The council heard four hours of testimony from the public Monday night and then juggled the proposal among themselves for nearly two hours Tuesday. At times the discussion was testy.
“I don’t appreciate the implication that I would care less than someone else about children,” said Vice Mayor Frank Fiscalini, who supported a delay to study the health issue further. He said the insurance proposal represented an “important public policy issue” that should not be decided “with emotions.”
But emotions were very much in evidence. Councilman Manny Diaz said he had grown up without health insurance. His mother relied on home remedies for his frequent ear problems. As a result, he said, his hearing as an adult is poor.
“I’m still suffering because we didn’t have preventative care,” said Diaz, who backed the health insurance proposal. “I can relate. For me to not support this is crazy.”
The health initiative was meant to address a nagging problem for the Silicon Valley. In this land of plenty, where dot-com millionaires are made overnight and housing costs have soared to the highest levels in the nation, nearly 70,000 children in Santa Clara County are without health insurance.
Boosters of universal coverage for children proposed to capitalize on San Jose’s share of the cash windfall reaped by municipalities and states across the country from lawsuits against the tobacco industry.
Santa Clara County is expected to receive more than $18 million annually, and San Jose is to get $10 million a year.
Although the proposal attracted nationwide media attention, it failed to win universal acceptance in San Jose.
Gonzales, in particular, quickly soured on the idea, questioning whether the city should get into health care issues normally handled by the county. A majority of the council, however, vowed to support the children’s insurance proposal when it was unveiled last month.
But that fragile coalition collapsed a week ago. Councilwoman Pat Dando reversed course, saying she believed the proposal needed more study. She cast the deciding vote in a pair of 6-5 decisions that dashed hopes of health plan supporters.
Her change of mind angered the plan’s boosters, who suggested that Dando--who challenged Gonzales for mayor in 1998--might have struck a deal with her longtime foe.

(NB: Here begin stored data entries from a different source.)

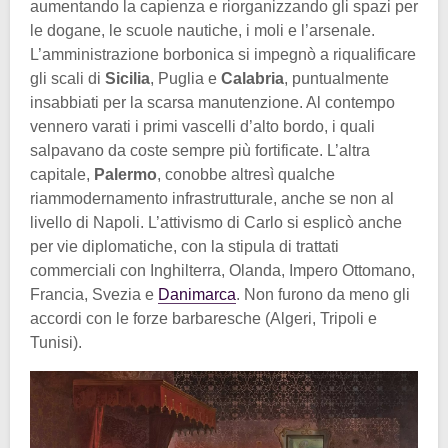
aumentando la capienza e riorganizzando gli spazi per
le dogane, le scuole nautiche, i moli e l’arsenale.
L’amministrazione borbonica si impegnò a riqualificare
gli scali di
Sicilia
, Puglia e
Calabria
, puntualmente
insabbiati per la scarsa manutenzione. Al contempo
vennero varati i primi vascelli d’alto bordo, i quali
salpavano da coste sempre più fortificate. L’altra
capitale,
Palermo
, conobbe altresì qualche
riammodernamento infrastrutturale, anche se non al
livello di Napoli. L’attivismo di Carlo si esplicò anche
per vie diplomatiche, con la stipula di trattati
commerciali con Inghilterra, Olanda, Impero Ottomano,
Francia, Svezia e
Danimarca
. Non furono da meno gli
accordi con le forze barbaresche (Algeri, Tripoli e
Tunisi).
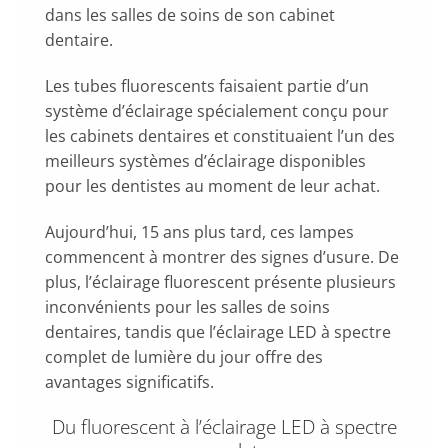
dans les salles de soins de son cabinet
dentaire.
Les tubes fluorescents faisaient partie d’un
système d’éclairage spécialement conçu pour
les cabinets dentaires et constituaient l’un des
meilleurs systèmes d’éclairage disponibles
pour les dentistes au moment de leur achat.
Aujourd’hui, 15 ans plus tard, ces lampes
commencent à montrer des signes d’usure. De
plus, l’éclairage fluorescent présente plusieurs
inconvénients pour les salles de soins
dentaires, tandis que l’éclairage LED à spectre
complet de lumière du jour offre des
avantages significatifs.
Du fluorescent à l’éclairage LED à spectre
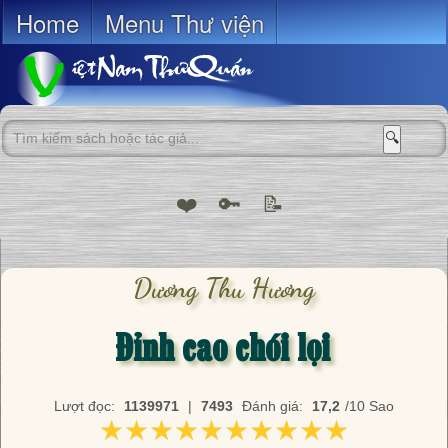
Home
Menu Thư viện
🔍
❤️
🔑
📝
Dương Thu Hương
Đỉnh cao chói lọi
Lượt đọc:
1139971
|
7493
Đánh giá:
17,2
/10 Sao
★★★★★★★★★★
★★★★★★★★★★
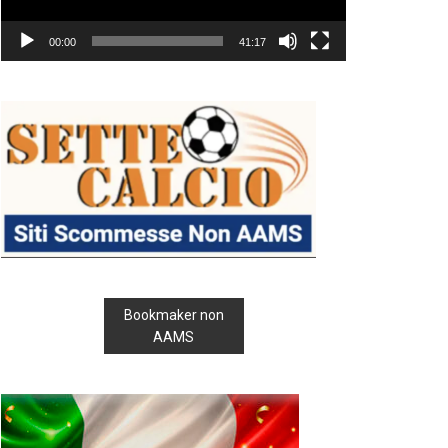
00:00
41:17
Bookmaker non
AAMS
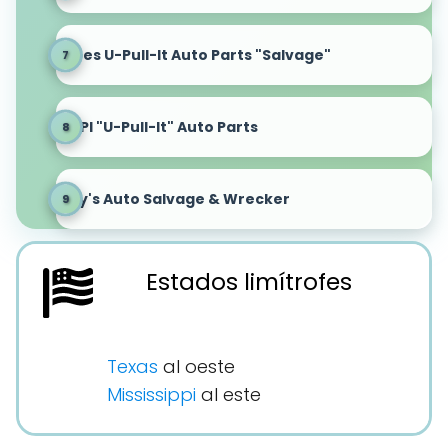
Pipes U-Pull-It Auto Parts "Salvage"
UAPI "U-Pull-It" Auto Parts
Roy's Auto Salvage & Wrecker
Estados limítrofes
Texas
al oeste
Mississippi
al este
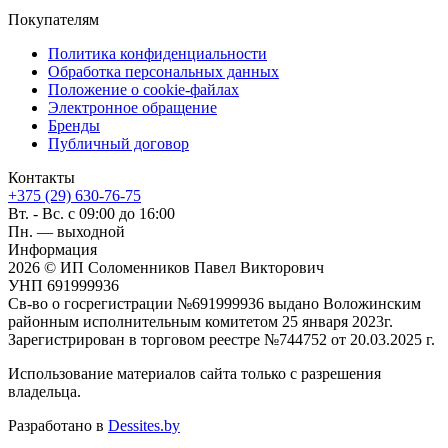
Покупателям
Политика конфиденциальности
Обработка персональных данных
Положение о cookie-файлах
Электронное обращение
Бренды
Публичный договор
Контакты
+375 (29) 630-76-75
Вт. - Вс. с 09:00 до 16:00
Пн. — выходной
Информация
2026 © ИП Соломенников Павел Викторович
УНП 691999936
Св-во о госрегистрации №691999936 выдано Воложинским
районным исполнительным комитетом 25 января 2023г.
Зарегистрирован в торговом реестре №744752 от 20.03.2025 г.
Использование материалов сайта только с разрешения
владельца.
Разработано в
Dessites.by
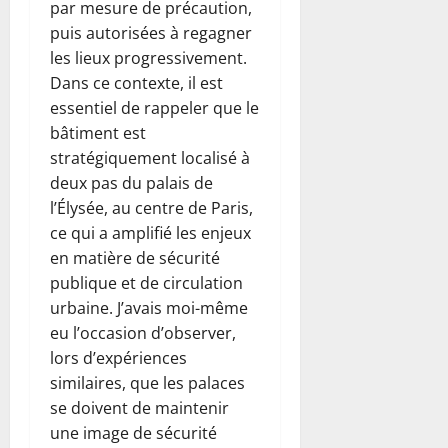
par mesure de précaution,
puis autorisées à regagner
les lieux progressivement.
Dans ce contexte, il est
essentiel de rappeler que le
bâtiment est
stratégiquement localisé à
deux pas du palais de
l’Élysée, au centre de Paris,
ce qui a amplifié les enjeux
en matière de sécurité
publique et de circulation
urbaine. J’avais moi-même
eu l’occasion d’observer,
lors d’expériences
similaires, que les palaces
se doivent de maintenir
une image de sécurité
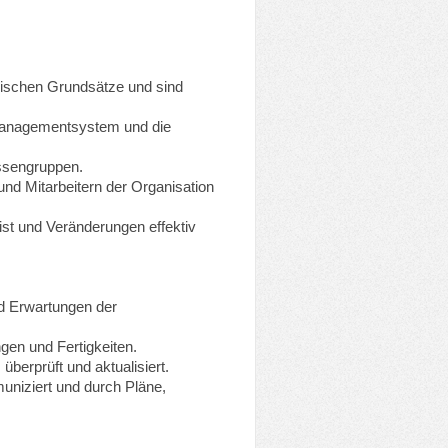
thischen Grundsätze und sind
 Managementsystem und die
essengruppen.
nd Mitarbeitern der Organisation
 ist und Veränderungen effektiv
nd Erwartungen der
gen und Fertigkeiten.
überprüft und aktualisiert.
muniziert und durch Pläne,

Gonzales has proposed spending $2.3 million on projects in Dando’s district this year, compared with just $25,000 last year.
Dando rejected charges that she made a deal. On Tuesday, she noted that the state is awash in money and looking to provide universal health funding for children in California. She said everyone agrees that children’s health care is important, but that the city had “gone astray” in focusing right away on dollar amounts.
The proposal, she said, “needs thoughtful consideration and additional study.”
Though known for microchip manufacturers and Internet start-ups, the Silicon Valley has a huge pool of service workers who keep the place running--gardeners, restaurant workers, housecleaners and nannies, security guards, cashiers. Many lack health insurance.
The nature of the high-tech industry--rapid innovation, shifting product lines, layoffs--has also created health insurance problems for the working poor. Many companies survive with a work force of temporary hires who are given few or no benefits.
The central thrust of the insurance proposal was to boost efforts to enroll eligible children in existing programs--such as Medi-Cal and the state’s Healthy Families program. A family can earn as much as $42,000 and be eligible for such state and federal programs.
About two-thirds of the uninsured children in Santa Clara County qualify for government insurance, but their parents haven’t applied. Though the application process has been streamlined, some chafe at the bureaucracy, officials say. Others are too proud to take government handouts.
But much of the money for the San Jose plan, about $4 million a year, would go to subsidize health insurance premiums and policies for children of the working poor and immigrants who are not eligible for existing programs.
Some families make too much to qualify for government programs but still cannot afford coverage because of the Silicon Valley’s high living costs. Health insurance, they say, seems a luxury when a family has to pay the rent and put food on the table and clothes on their children.
And new immigrants often are ineligible for state and federally funded programs.